Even Reagan’s alleged economic contributions — other than lowering the top tax rates from 70 percent (something that Keynesian anti-economist Paul Krugman still laments) to about where they are today — were due mostly to the economic deregulation begun during the Carter years, as well as Carter’s Federal Reserve Chairman, Paul Volker. In other words, Reagan is not the villain portrayed by Babs and her husband, but neither is he the Savior of America, as so many Republican conservatives want to believe.

Once upon a time, before the United States became a thoroughly-politicized society, Hollywood concentrated upon making movies that had real plots and were not attempts to politically propagandize people. (Granted, I am leaving out the Hollywood of World War II, which produced political propaganda that would have made Goebbels and Stalin proud.) Those days are gone forever. Today, we have Democrats trying to portray a president whom they hated (and still hate) while trying to tell us that they are trying to be "accurate." On the other hand, we have Republicans trying to deify someone who was a flawed president, like anyone else.

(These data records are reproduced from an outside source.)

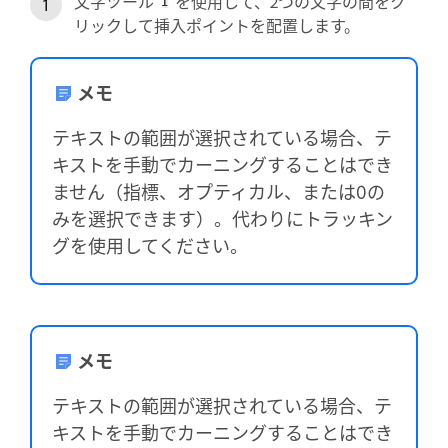
文字ツール
を使用して、2つの文字の間をク
リックして挿入ポイントを配置します。
メモ
テキストの範囲が選択されている場合、テ
キストを手動でカーニングすることはでき
ません（指標、オプティカル、または0の
みを選択できます）。代わりにトラッキン
グを使用してください。
メモ
テキストの範囲が選択されている場合、テ
キストを手動でカーニングすることはでき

Now, had the Democrats wanted to present a bad side of the Reagan presidency, they could have called upon me. I would have told them that Reagan’s CIA was involved in car bombings in Lebanon that killed innocent civilians, and led to the untimely deaths of hundreds of U.S. soldiers; I would have pointed out that Reagan gave us the disastrous "war on drugs" and vastly increased the police powers of the state to arrest Americans and seize the property of innocent people (on the mere pretense that there "might have been" alleged drug activity) because a small number of Americans did not to listen to Nancy Reagan and decided, instead, to "just say yes" to drug use.

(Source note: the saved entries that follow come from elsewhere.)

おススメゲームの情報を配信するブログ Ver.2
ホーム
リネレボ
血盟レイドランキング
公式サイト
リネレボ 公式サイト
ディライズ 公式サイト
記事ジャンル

I would have pointed out how Reagan’s Comprehensive Crime Control Act of 1984 basically permitted to federal government to criminalize just about everything, and how the Reagan presidency ultimately led to an explosion of the U.S. prison population, which consists mostly of non-violent drug offenders. Moreover, I would have told them that despite the fact that environmentalists thoroughly hated Reagan, it was his administration that began to apply criminal sanctions to alleged violations of environmental regulations, which meant that people went to prison because some federal bureaucrats did not like them putting sand or clean fill dirt on their own property. It was Reagan’s Environmental Protection Agency that vastly expanded its powers during the 12-years of Reagan-Bush I, and it was the Reagan Administration that permitted William Bennett and other Neoconservatives to have a platform from which they could nationalize education policies. Just as Bill Clinton’s Department of Justice under Janet Reno actually wrote most of the rightly-vilified Patriot Act that Reno’s successor trotted off again after the 9/11 attacks, Reagan expanded the powers of the central government in a way totally inconsistent with his "freedom and free enterprise" rhetoric.

Indeed, had Babs and company really done some "meticulous research," they would have found that thanks to Reagan’s presidency, Bill Clinton was able to exercise powers to do those things which the CBS executives really liked. To put it another way, without Reagan, there would have been no Clinton, or at least a Clinton who acted like Bill Clinton.